> Brief
Scan the lines below for the string "Mission" and copy every one that has it.

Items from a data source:

===============

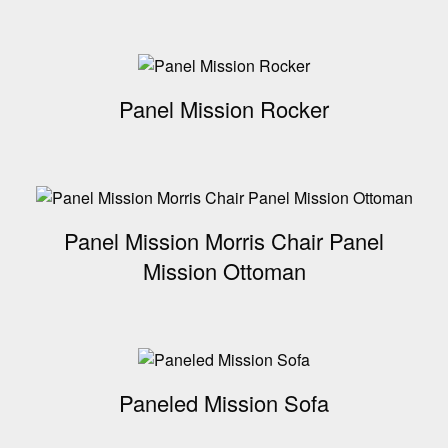
Panel Mission Rocker
Panel Mission Morris Chair Panel
Mission Ottoman
Paneled Mission Sofa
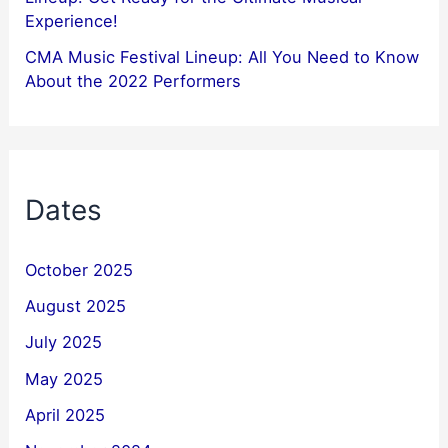
Experience!
CMA Music Festival Lineup: All You Need to Know
About the 2022 Performers
Dates
October 2025
August 2025
July 2025
May 2025
April 2025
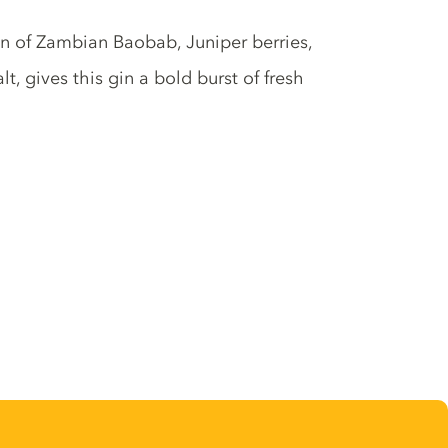
ion of Zambian Baobab, Juniper berries,
 gives this gin a bold burst of fresh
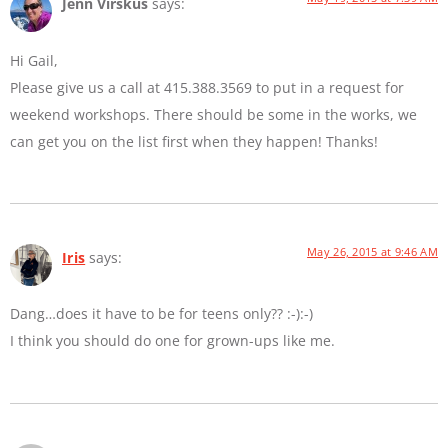
Jenn Virskus
says:
Hi Gail,
Please give us a call at 415.388.3569 to put in a request for
weekend workshops. There should be some in the works, we
can get you on the list first when they happen! Thanks!
May 26, 2015 at 9:46 AM
Iris
says:
Dang…does it have to be for teens only?? :-):-)
I think you should do one for grown-ups like me.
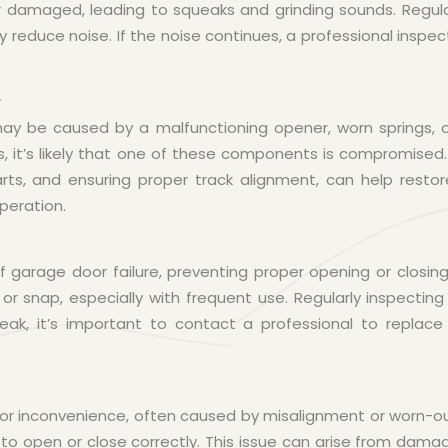
damaged, leading to squeaks and grinding sounds. Regular
ly reduce noise. If the noise continues, a professional inspe
r
y be caused by a malfunctioning opener, worn springs, or
, it’s likely that one of these components is compromised
arts, and ensuring proper track alignment, can help restor
peration.
garage door failure, preventing proper opening or closing
r snap, especially with frequent use. Regularly inspectin
ak, it’s important to contact a professional to replace 
or inconvenience, often caused by misalignment or worn-o
 to open or close correctly. This issue can arise from damage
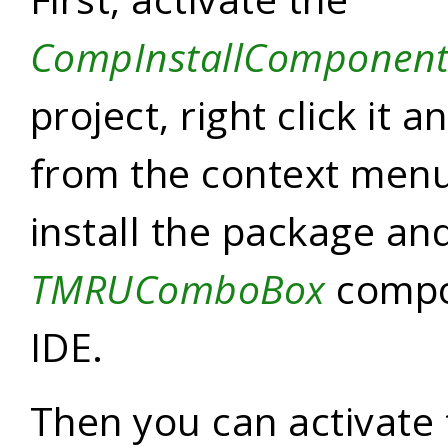
CompInstallComponen
project, right click it 
from the context menu.
install the package and
TMRUComboBox
compo
IDE.
Then you can activate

===============

> Output
Panel Mission Rocker
Panel Mission Morris Chair Panel
Mission Ottoman
Paneled Mission Sofa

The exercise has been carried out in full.